• YOUR ASSIGNMENT: Reply solely with the number of lines, in the records underneath, that include the word "Jahre".

• GIVEN RECORDS:
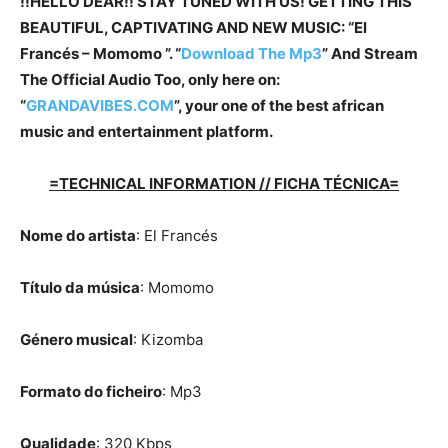
!!HELLO DEAR!! STAY TUNED WITH US! GETTING THIS
BEAUTIFUL, CAPTIVATING AND NEW MUSIC: “El
Francés – Momomo ”. “
Download The Mp3
”
And Stream
The Official Audio Too, only here on:
“
GRANDAVIBES.COM
”, your one of the best african
music and entertainment platform.
=TECHNICAL INFORMATION // FICHA TÉCNICA=
Nome do artista
: El Francés
Título da música
: Momomo
Género musical
: Kizomba
Formato do ficheiro
: Mp3
Qualidade
: 320 Kbps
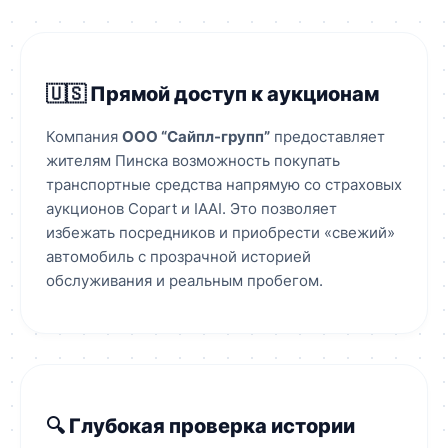
🇺🇸 Прямой доступ к аукционам
Компания
ООО “Сайпл-групп”
предоставляет
жителям Пинска возможность покупать
транспортные средства напрямую со страховых
аукционов Copart и IAAI. Это позволяет
избежать посредников и приобрести «свежий»
автомобиль с прозрачной историей
обслуживания и реальным пробегом.
🔍 Глубокая проверка истории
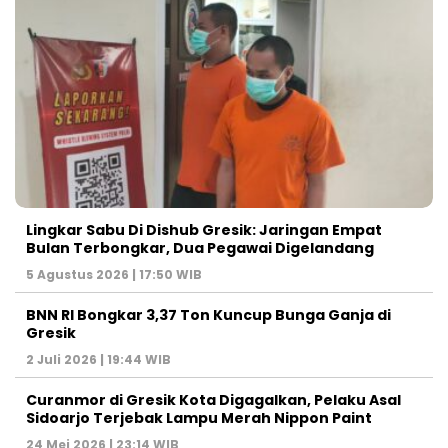
Lingkar Sabu Di Dishub Gresik: Jaringan Empat
Bulan Terbongkar, Dua Pegawai Digelandang
5 Agustus 2026 | 17:50 WIB
BNN RI Bongkar 3,37 Ton Kuncup Bunga Ganja di
Gresik
2 Juli 2026 | 19:44 WIB
Curanmor di Gresik Kota Digagalkan, Pelaku Asal
Sidoarjo Terjebak Lampu Merah Nippon Paint
24 Mei 2026 | 23:14 WIB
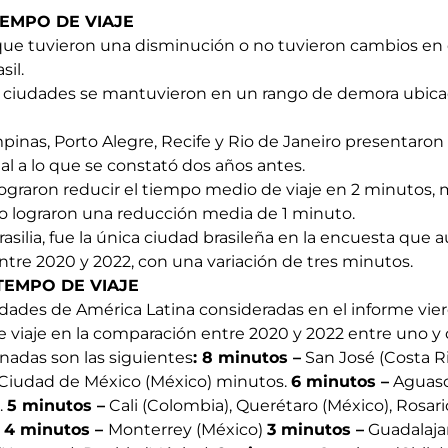
EMPO DE VIAJE
 que tuvieron una disminución o no tuvieron cambios en
sil.
s ciudades se mantuvieron en un rango de demora ubica
pinas, Porto Alegre, Recife y Rio de Janeiro presentar
ual a lo que se constató dos años antes.
 lograron reducir el tiempo medio de viaje en 2 minutos,
lo lograron una reducción media de 1 minuto.
 Brasilia, fue la única ciudad brasileña en la encuesta qu
ntre 2020 y 2022, con una variación de tres minutos.
TEMPO DE VIAJE
dades de América Latina consideradas en el informe vi
viaje en la comparación entre 2020 y 2022 entre uno y
onadas son las siguientes
: 8 minutos –
San José (Costa Ri
 Ciudad de México (México) minutos.
6 minutos –
Aguasca
.
5 minutos –
Cali (Colombia), Querétaro (México), Rosari
;
4 minutos –
Monterrey (México)
3 minutos –
Guadalajar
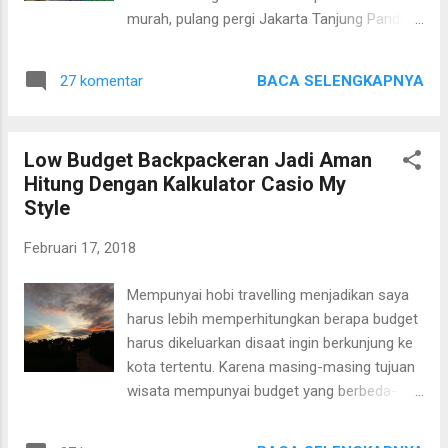
Menyelamatkan Dirinya Sendiri Melalui
murah, pulang pergi Jakarta Tanjung Pandan
Tangan Kita" President Director PT Kao
hanya 800k. Tapi guys, banyak sekali
Indonesia Bapak Michio Koike memberikan
kendalanya karena tiket promonya hanya
hadiah kepada pemenang Eco Friend Prize
BACA SELENGKAPNYA
27 komentar
satu. Jadilah saya berangkat sendiri dan yang
Viola Arielle Suliandy 2. I Wayan Amerta Nur
membuat bingung adalah untuk explore
Pradnyana (15 tahun), dengan karya berju...
Belitung agar biaya murah harus 4 atau 6
Low Budget Backpackeran Jadi Aman
orang. Kali ini explore Belitung selama 2 hari
Hitung Dengan Kalkulator Casio My
1 malam. Sampai di bandara H.A.S
Style
Hanandjoeddin Tanjung Pandan Sumatera
Selatan kita bisa mengabadikan momen di
Februari 17, 2018
sini Abadikan momen pernah menginjakkan
kaki di Belitung Awalnya saya menentukan
Mempunyai hobi travelling menjadikan saya
berangkat pada tanggal 27 Februari 2018 dan
harus lebih memperhitungkan berapa budget
ada teman disana yang menemani explore,
harus dikeluarkan disaat ingin berkunjung ke
namun sayangnya karena ada sesuatu yang
kota tertentu. Karena masing-masing tujuan
harus dikerjakan akhirnya saya merubahnya
wisata mempunyai budget yang berbeda-
tanggal 19 Februari 2018. Mengikuti jadwal
beda. Disini saya harus lebih teliti lagi
yang kebetulan ada teman dari Jakarta yang
menghitungnya, agar nantinya disaat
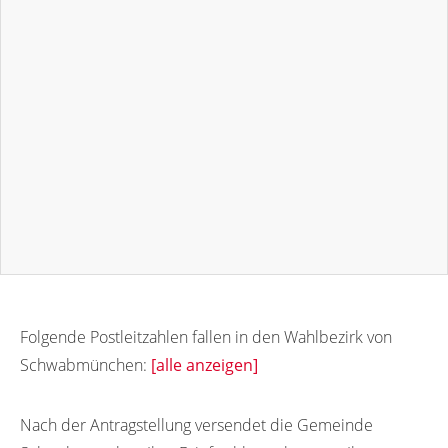
Folgende Postleitzahlen fallen in den Wahlbezirk von
Schwabmünchen:
[alle anzeigen]
86830
86826
86827
Nach der Antragstellung versendet die Gemeinde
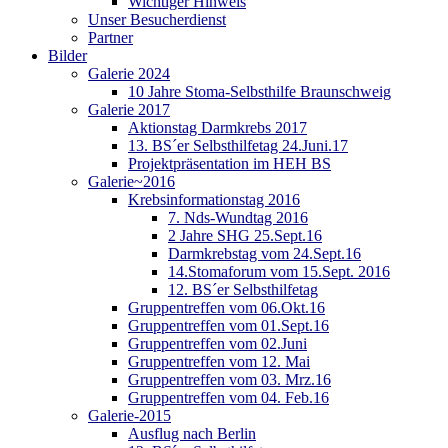
Wichtiger Hinweis
Unser Besucherdienst
Partner
Bilder
Galerie 2024
10 Jahre Stoma-Selbsthilfe Braunschweig
Galerie 2017
Aktionstag Darmkrebs 2017
13. BS´er Selbsthilfetag 24.Juni.17
Projektpräsentation im HEH BS
Galerie~2016
Krebsinformationstag 2016
7. Nds-Wundtag 2016
2 Jahre SHG 25.Sept.16
Darmkrebstag vom 24.Sept.16
14.Stomaforum vom 15.Sept. 2016
12. BS´er Selbsthilfetag
Gruppentreffen vom 06.Okt.16
Gruppentreffen vom 01.Sept.16
Gruppentreffen vom 02.Juni
Gruppentreffen vom 12. Mai
Gruppentreffen vom 03. Mrz.16
Gruppentreffen vom 04. Feb.16
Galerie-2015
Ausflug nach Berlin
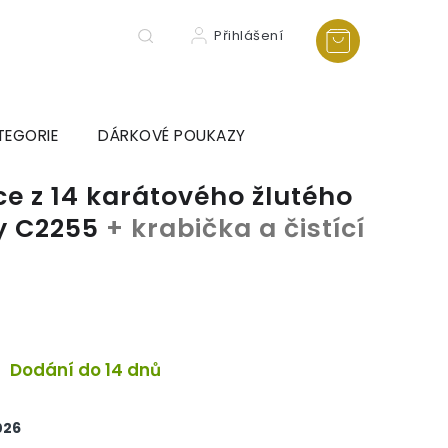
Přihlášení
TEGORIE
DÁRKOVÉ POUKAZY
e z 14 karátového žlutého
ny C2255
+ krabička a čistící
a
Dodání do 14 dnů
026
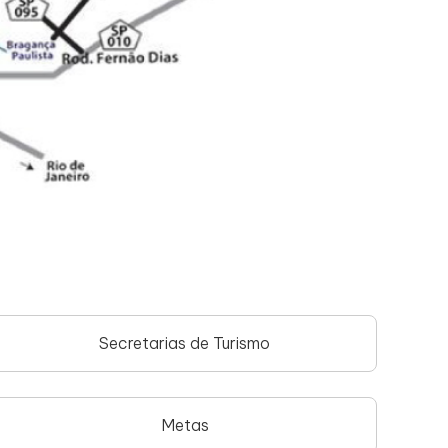
Secretarias de Turismo
Metas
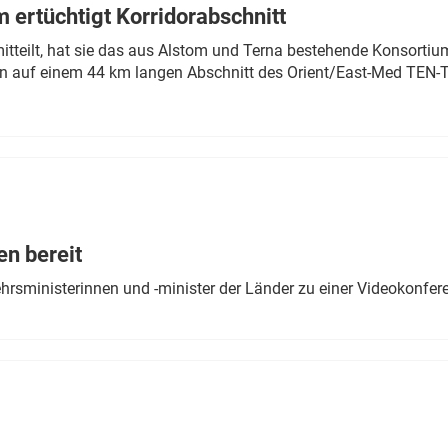
 ertüchtigt Korridorabschnitt
mitteilt, hat sie das aus Alstom und Terna bestehende Konsorti
n auf einem 44 km langen Abschnitt des Orient/East-Med TEN-T
en bereit
ehrsministerinnen und -minister der Länder zu einer Videokonf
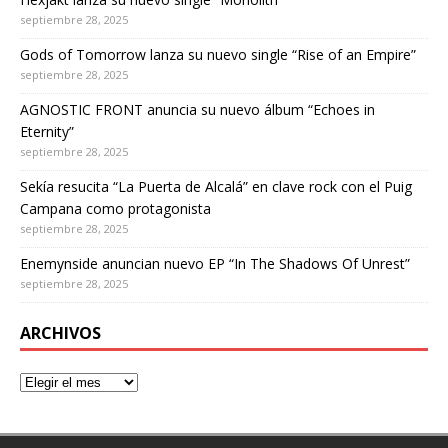
septiembre 28, 2025
Gods of Tomorrow lanza su nuevo single “Rise of an Empire”
septiembre 28, 2025
AGNOSTIC FRONT anuncia su nuevo álbum “Echoes in
Eternity”
septiembre 28, 2025
Sekía resucita “La Puerta de Alcalá” en clave rock con el Puig
Campana como protagonista
septiembre 28, 2025
Enemynside anuncian nuevo EP “In The Shadows Of Unrest”
septiembre 28, 2025
ARCHIVOS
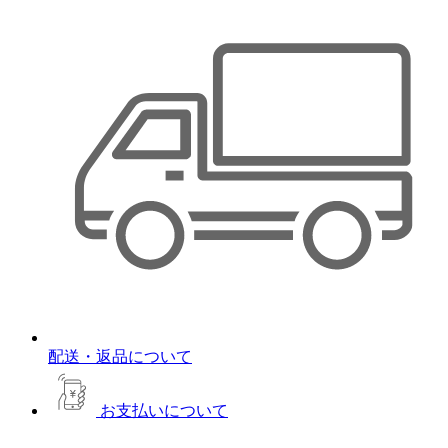
配送・返品について
お支払いについて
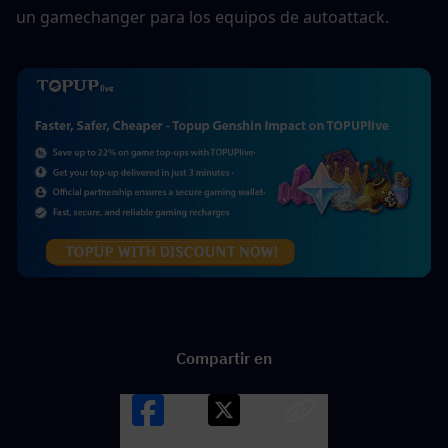
un gamechanger para los equipos de autoattack.  
Compartir en
Facebook
X
LINK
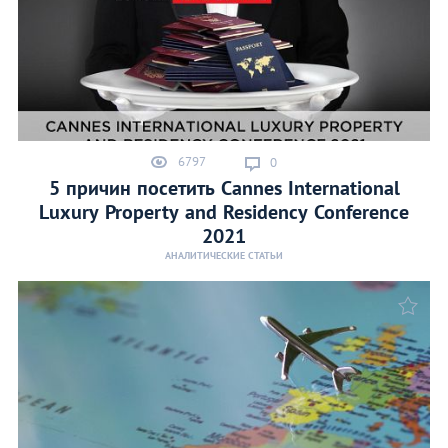
6797
0
5 причин посетить Cannes International
Luxury Property and Residency Conference
2021
АНАЛИТИЧЕСКИЕ СТАТЬИ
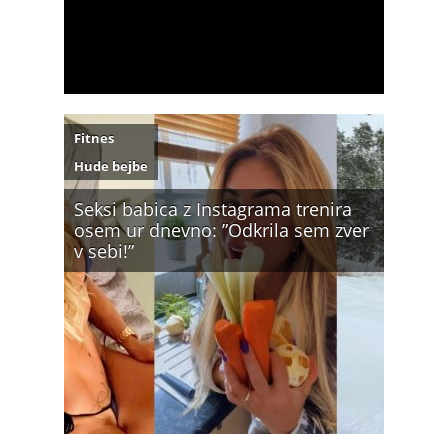
Fitnes
Hude bejbe
Seksi babica z Instagrama trenira
osem ur dnevno: ”Odkrila sem zver
v sebi!”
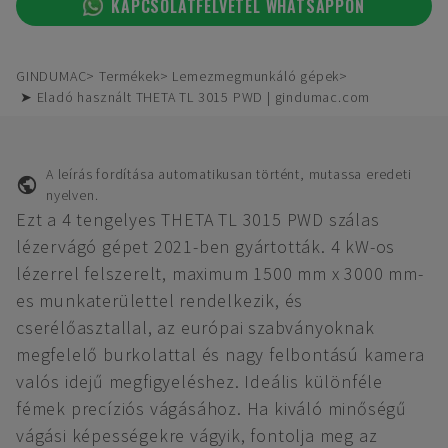
KAPCSOLATFELVÉTEL WHATSAPPON
GINDUMAC
Termékek
Lemezmegmunkáló gépek
➤ Eladó használt THETA TL 3015 PWD | gindumac.com
A leírás fordítása automatikusan történt, mutassa eredeti
nyelven.
Ezt a 4 tengelyes THETA TL 3015 PWD szálas
lézervágó gépet 2021-ben gyártották. 4 kW-os
lézerrel felszerelt, maximum 1500 mm x 3000 mm-
es munkaterülettel rendelkezik, és
cserélőasztallal, az európai szabványoknak
megfelelő burkolattal és nagy felbontású kamera
valós idejű megfigyeléshez. Ideális különféle
fémek precíziós vágásához. Ha kiváló minőségű
vágási képességekre vágyik, fontolja meg az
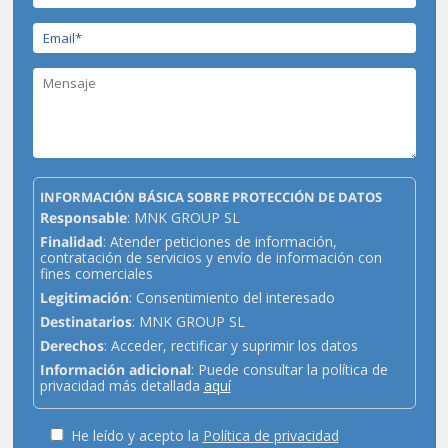
INFORMACIÓN BÁSICA SOBRE PROTECCIÓN DE DATOS
Responsable
: MNK GROUP SL
Finalidad
: Atender peticiones de información,
contratación de servicios y envío de información con
fines comerciales
Legitimación
: Consentimiento del interesado
Destinatarios
: MNK GROUP SL
Derechos
: Acceder, rectificar y suprimir los datos
Información adicional
: Puede consultar la política de
privacidad más detallada
aquí
He leído y acepto la
Política de privacidad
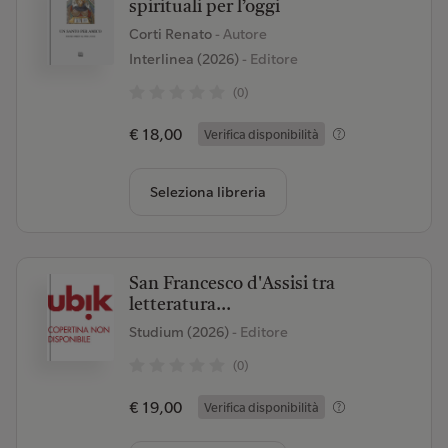
spirituali per l’oggi
Corti Renato
- Autore
Interlinea (2026)
- Editore
(0)
€ 18,00
Verifica disponibilità
Seleziona libreria
San Francesco d'Assisi tra
letteratura...
Studium (2026)
- Editore
(0)
€ 19,00
Verifica disponibilità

• ANSWER SPACE: 2